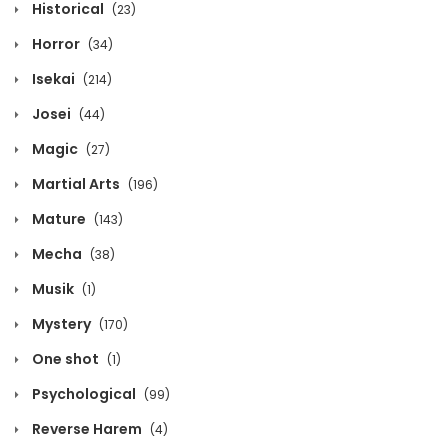
Historical
(23)
Volume 9 Chapter 2
Horror
(34)
June 17, 2025
Isekai
(214)
Josei
(44)
Volume 9 Chapter 1
Magic
(27)
June 17, 2025
Martial Arts
(196)
Volume 8 Chapter 21
Mature
(143)
November 26, 2024
Mecha
(38)
Volume 8 Chapter 20
Musik
(1)
November 26, 2024
Mystery
(170)
One shot
(1)
Volume 8 Chapter 19
Psychological
(99)
November 26, 2024
Reverse Harem
(4)
Volume 8 Chapter 18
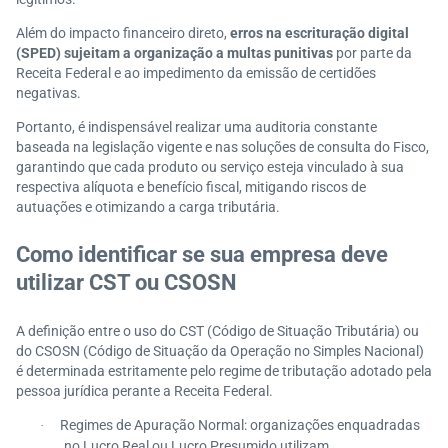
Além do impacto financeiro direto,
erros na escrituração digital
(SPED) sujeitam a organização a multas punitivas
por parte da
Receita Federal e ao impedimento da emissão de certidões
negativas.
Portanto, é indispensável realizar uma auditoria constante
baseada na legislação vigente e nas soluções de consulta do Fisco,
garantindo que cada produto ou serviço esteja vinculado à sua
respectiva alíquota e benefício fiscal, mitigando riscos de
autuações e otimizando a carga tributária.
Como identificar se sua empresa deve
utilizar CST ou CSOSN
A definição entre o uso do CST (Código de Situação Tributária) ou
do CSOSN (Código de Situação da Operação no Simples Nacional)
é determinada estritamente pelo regime de tributação adotado pela
pessoa jurídica perante a Receita Federal.
Regimes de Apuração Normal: organizações enquadradas
·
no Lucro Real ou Lucro Presumido utilizam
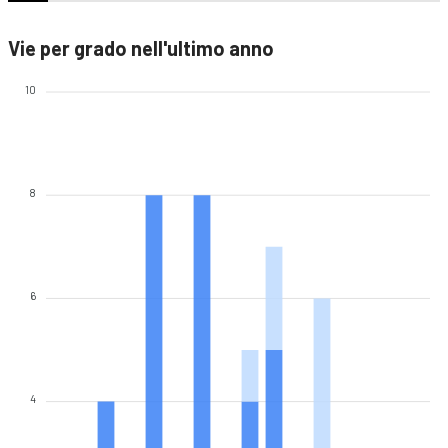
Vie per grado nell'ultimo anno
10
8
6
4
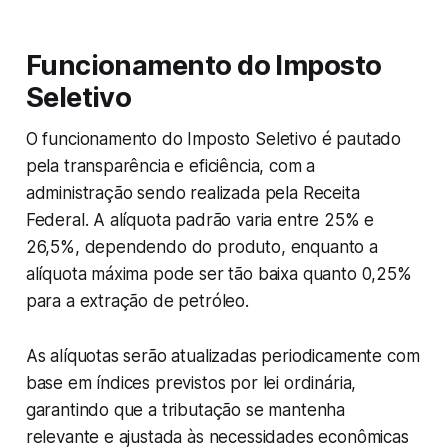
Funcionamento do Imposto
Seletivo
O funcionamento do Imposto Seletivo é pautado
pela transparência e eficiência, com a
administração sendo realizada pela Receita
Federal. A alíquota padrão varia entre 25% e
26,5%, dependendo do produto, enquanto a
alíquota máxima pode ser tão baixa quanto 0,25%
para a extração de petróleo.
As alíquotas serão atualizadas periodicamente com
base em índices previstos por lei ordinária,
garantindo que a tributação se mantenha
relevante e ajustada às necessidades econômicas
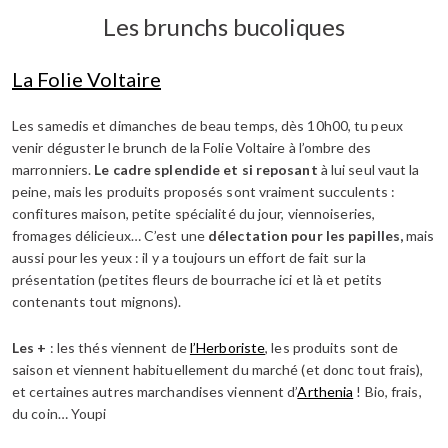
Les brunchs bucoliques
La Folie Voltaire
Les samedis et dimanches de beau temps, dès 10h00, tu peux
venir déguster le brunch de la Folie Voltaire à l’ombre des
marronniers.
Le cadre splendide et si reposant
à lui seul vaut la
peine, mais les produits proposés sont vraiment succulents :
confitures maison, petite spécialité du jour, viennoiseries,
fromages délicieux… C’est une
délectation pour les papilles,
mais
aussi pour les yeux : il y a toujours un effort de fait sur la
présentation (petites fleurs de bourrache ici et là et petits
contenants tout mignons).
Les +
: les thés viennent de
l’Herboriste
, les produits sont de
saison et viennent habituellement du marché (et donc tout frais),
et certaines autres marchandises viennent d’
Arthenia
! Bio, frais,
du coin… Youpi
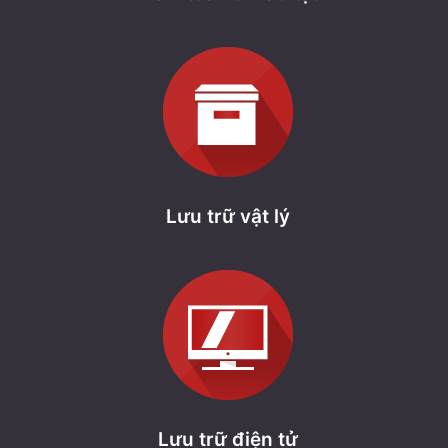
Lưu trữ vật lý
Lưu trữ điện tử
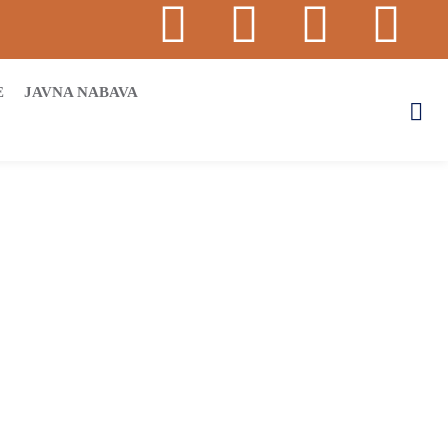
E
JAVNA NABAVA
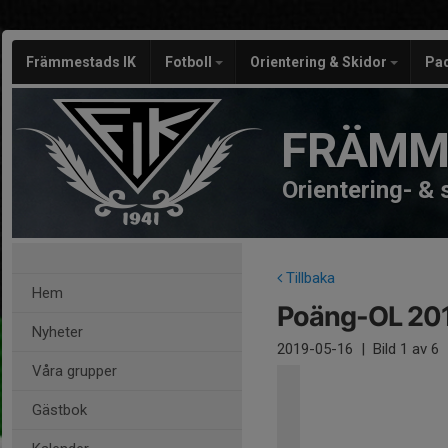
Främmestads IK
Fotboll
Orientering & Skidor
Pa
FRÄMM
Orientering- &
Tillbaka
Hem
Poäng-OL 20
Nyheter
2019-05-16
|
Bild
1
av 6
Våra grupper
Gästbok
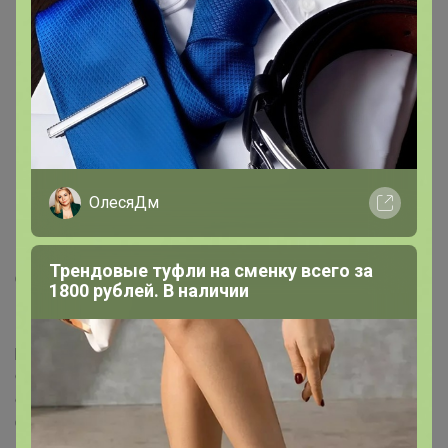
Скидка
Скидка
69р
69р
Детские трусы для
Детские трусы для
мальчика ЦВЕТНЫЕ
мальчика РОБОТЫ НА
РОБОТЫ
СЕРОМ
ОлесяДм
Описание
Трендовые туфли на сменку всего за
Состав: 100% хлопок кулирная гладь Детали • Высота
1800 рублей. В наличии
пояса : стандартная • Эластичный пояс • Резинка на
поясе вшивная, закрыта, не соприкасается с телом
ребенка Состав и уход • 100% хлопок • Температура
стирки 40° • Гладить при низкой температуре / не
отбеливать • Барабанная сушка на слабом режиме •
Сухая чистка запрещена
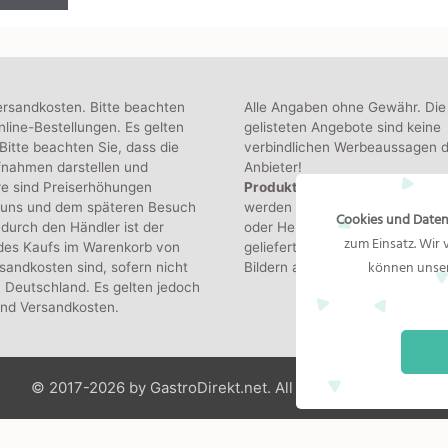
ersandkosten. Bitte beachten
Alle Angaben ohne Gewähr. Die
line-Bestellungen. Es gelten
gelisteten Angebote sind keine
itte beachten Sie, dass die
verbindlichen Werbeaussagen d
fnahmen darstellen und
Anbieter!
re sind Preiserhöhungen
Produktbilder:
Die angezeigten
 uns und dem späteren Besuch
werden von den jeweiligen Hän
Cookies und Daten
durch den Händler ist der
oder Hersteller bereitgestellt. D
zum Einsatz. Wir
 des Kaufs im Warenkorb von
gelieferte Produkt kann von de
können unser
sandkosten sind, sofern nicht
Bildern abweichen.
 Deutschland. Es gelten jedoch
und Versandkosten.
© 2017-2026 by GastroDirekt.net. All Rights Reserved.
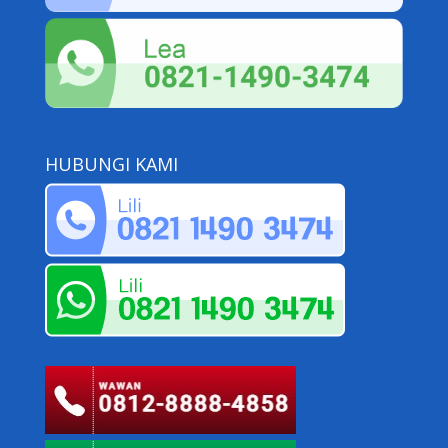
HUBUNGI KAMI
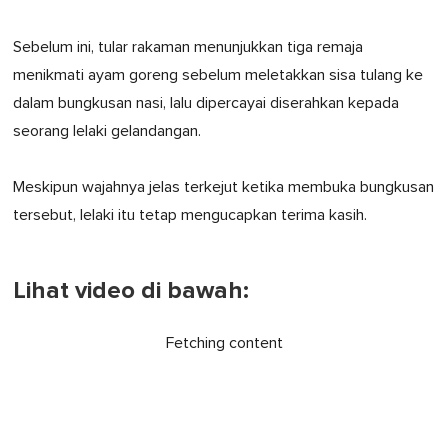
Sebelum ini, tular rakaman menunjukkan tiga remaja
menikmati ayam goreng sebelum meletakkan sisa tulang ke
dalam bungkusan nasi, lalu dipercayai diserahkan kepada
seorang lelaki gelandangan.
Meskipun wajahnya jelas terkejut ketika membuka bungkusan
tersebut, lelaki itu tetap mengucapkan terima kasih.
Lihat video di bawah:
Fetching content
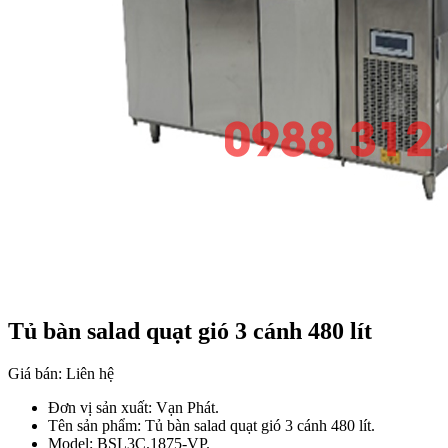
Tủ bàn salad quạt gió 3 cánh 480 lít
Giá bán:
Liên hệ
Đơn vị sản xuất: Vạn Phát.
Tên sản phẩm: Tủ bàn salad quạt gió 3 cánh 480 lít.
Model: BSL3C.1875-VP.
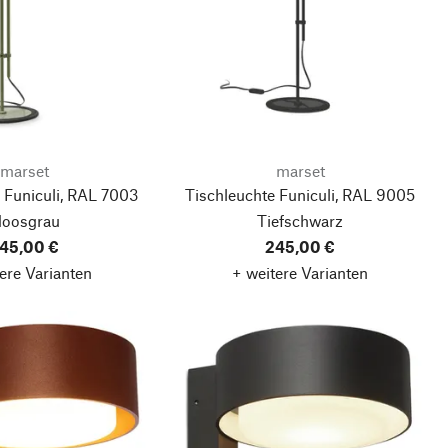
marset
marset
 Funiculi, RAL 7003
Tischleuchte Funiculi, RAL 9005
oosgrau
Tiefschwarz
45,00 €
245,00 €
ere Varianten
+ weitere Varianten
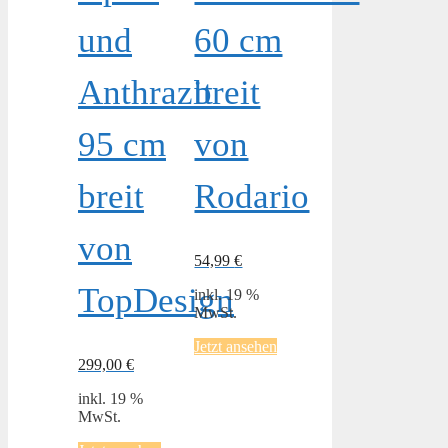
und
60 cm
Anthrazit
breit
95 cm
von
breit
Rodario
von
54,99
€
TopDesign
inkl. 19 %
MwSt.
Jetzt ansehen
299,00
€
inkl. 19 %
MwSt.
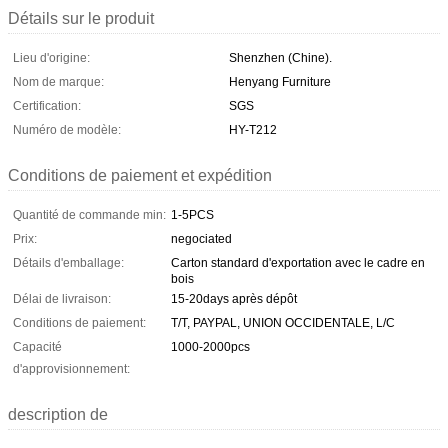
Détails sur le produit
Lieu d'origine:
Shenzhen (Chine).
Nom de marque:
Henyang Furniture
Certification:
SGS
Numéro de modèle:
HY-T212
Conditions de paiement et expédition
Quantité de commande min:
1-5PCS
Prix:
negociated
Détails d'emballage:
Carton standard d'exportation avec le cadre en
bois
Délai de livraison:
15-20days après dépôt
Conditions de paiement:
T/T, PAYPAL, UNION OCCIDENTALE, L/C
Capacité
1000-2000pcs
d'approvisionnement:
description de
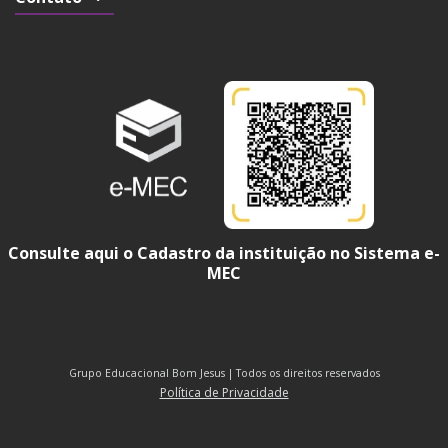
Consulte aqui o Cadastro da instituição no Sistema e-
MEC
Grupo Educacional Bom Jesus | Todos os direitos reservados
Política de Privacidade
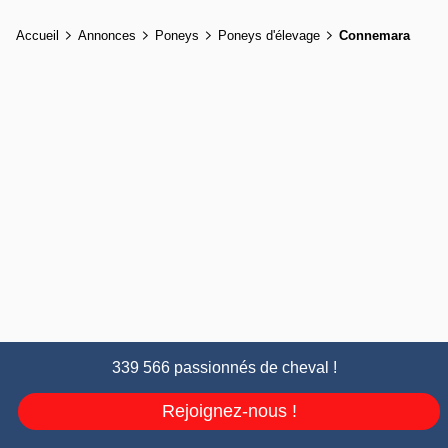
Accueil
Annonces
Poneys
Poneys d'élevage
Connemara
339 566 passionnés de cheval !
Rejoignez-nous !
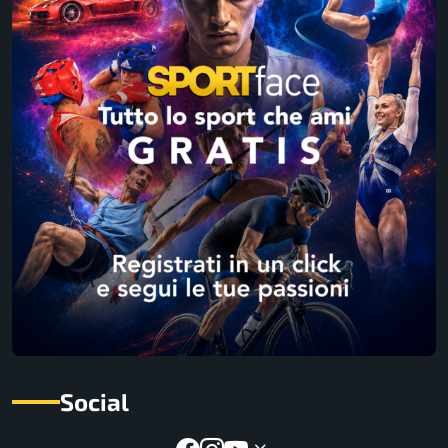
Social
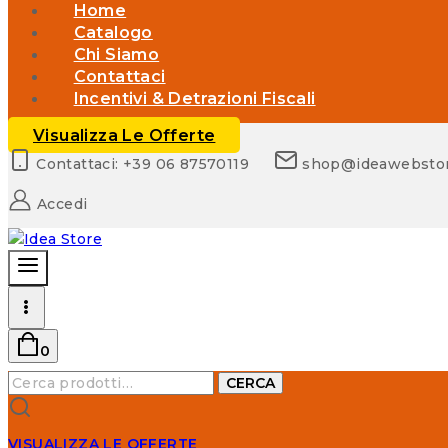
Home
Catalogo
Chi Siamo
Contattaci
Incentivi & Detrazioni Fiscali
Visualizza Le Offerte
Contattaci: +39 06 87570119
shop@ideawebsto
Accedi
0
Cerca:
CERCA
VISUALIZZA LE OFFERTE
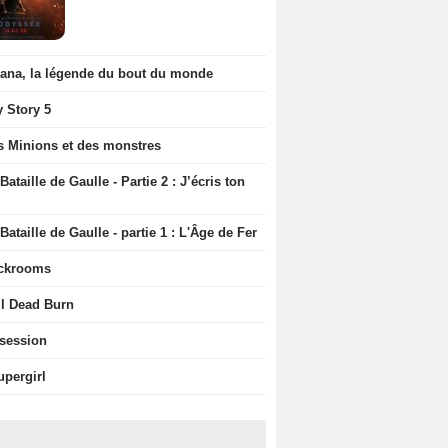
iana, la légende du bout du monde
y Story 5
s Minions et des monstres
Bataille de Gaulle - Partie 2 : J’écris ton
Bataille de Gaulle - partie 1 : L'Âge de Fer
ckrooms
il Dead Burn
session
upergirl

========

→ Task prompt
Within the entries above, find every line where the string "frais" occurs, and copy it.

→ Exercise solution
saison et viennent habituellement du marché (et donc tout frais),
! Bio, frais,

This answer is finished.